Is there a modification I can make to the default OS X Terminal to disable line wrapping and allow for horizontal scrolling?

Or do you know another alternative I can use?

gentmatt
  • 49,722
  • Old question, but seems to me that it is still unresolved. I am in need for the same answer, since for me i cannot further edit the output of for example GCC: https://gcc.gnu.org/onlinedocs/gcc/Language-Independent-Options.html With the flag -fmessage-length=0 set, i still get multi-line warning/error output. and I don't (for now). – Michahell Jan 06 '15 at 20:51

7 Answers7

79

tput did the trick for me:

tput rmam

disables line wrapping.

tput smam

enables line wrapping.

michid
  • 899
  • 27
    +1 but any way to add horizontal scrolling too? – Erik Kaplun Oct 21 '15 at 10:33
  • Arrow keys work for me to horizontally go to the next screen. – michid Oct 21 '15 at 14:06
  • 11
    I don't see how to use the arrow keys... they don't work for me. This solution seems to just truncate the lines to the width of the current window. When I make the window bigger there is just empty space to the right of lines that I know contain more characters.

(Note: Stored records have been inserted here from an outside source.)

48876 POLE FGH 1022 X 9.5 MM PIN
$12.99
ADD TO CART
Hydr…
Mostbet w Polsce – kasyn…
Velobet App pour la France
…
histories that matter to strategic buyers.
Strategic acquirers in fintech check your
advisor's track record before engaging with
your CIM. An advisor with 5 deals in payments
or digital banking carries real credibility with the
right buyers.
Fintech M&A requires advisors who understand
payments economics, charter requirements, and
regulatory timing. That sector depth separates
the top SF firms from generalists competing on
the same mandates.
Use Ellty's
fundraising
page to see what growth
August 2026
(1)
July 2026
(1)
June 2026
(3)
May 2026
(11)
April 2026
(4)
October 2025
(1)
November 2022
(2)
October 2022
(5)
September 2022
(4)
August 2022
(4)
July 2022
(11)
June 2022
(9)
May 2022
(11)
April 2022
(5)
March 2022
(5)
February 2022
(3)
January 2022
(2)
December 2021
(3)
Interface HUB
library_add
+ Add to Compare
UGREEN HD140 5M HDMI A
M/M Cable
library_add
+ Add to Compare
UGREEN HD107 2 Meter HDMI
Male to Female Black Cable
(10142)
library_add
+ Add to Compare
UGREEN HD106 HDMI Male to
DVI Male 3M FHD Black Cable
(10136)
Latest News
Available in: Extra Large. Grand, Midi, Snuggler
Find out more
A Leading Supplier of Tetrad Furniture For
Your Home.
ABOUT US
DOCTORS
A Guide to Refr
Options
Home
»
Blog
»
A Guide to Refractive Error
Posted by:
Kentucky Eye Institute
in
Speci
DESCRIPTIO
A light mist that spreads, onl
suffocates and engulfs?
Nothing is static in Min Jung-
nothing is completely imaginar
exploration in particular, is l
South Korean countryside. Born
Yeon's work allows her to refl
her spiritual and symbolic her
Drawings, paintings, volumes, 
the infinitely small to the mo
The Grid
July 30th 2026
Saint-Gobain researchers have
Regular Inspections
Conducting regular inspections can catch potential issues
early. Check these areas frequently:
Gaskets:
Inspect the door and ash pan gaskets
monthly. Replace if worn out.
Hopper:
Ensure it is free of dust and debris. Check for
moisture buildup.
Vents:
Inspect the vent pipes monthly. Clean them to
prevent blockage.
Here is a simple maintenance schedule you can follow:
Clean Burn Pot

Still, this solution is useful for my purposes since I'm displaying logs and the information on the far right is inconsequential at the moment. – Jason Jan 28 '16 at 14:54
  • 4
    nice find! added myself a couple of memorable zsh aliases:

    alias wrapon='tput rmam' & alias wrapoff='tput smam'

    – Chris J Allen Apr 12 '16 at 10:57
  • 7
    talk about obfuscated commands – Andy Oct 19 '17 at 15:42
  • @ChrisJAllen - that's kind of funny because that's exactly where I was headed. I love aliases... another handy one I have is alias editbp="open ~/.bash_profile -a "Visual Studio Code" that pops my ~/.bash_profile open in VS Code. For exactly situations like this! – jrypkahauer Oct 03 '22 at 17:23
16

Pipe the output through less -S:

   -S or --chop-long-lines
          Causes lines longer than the screen width to be chopped (truncated)
          rather than wrapped.  That is, the portion of a long line that does
          not fit in the screen width is not shown.  The default is  to  wrap
          long lines; that is, display the remainder on the next line.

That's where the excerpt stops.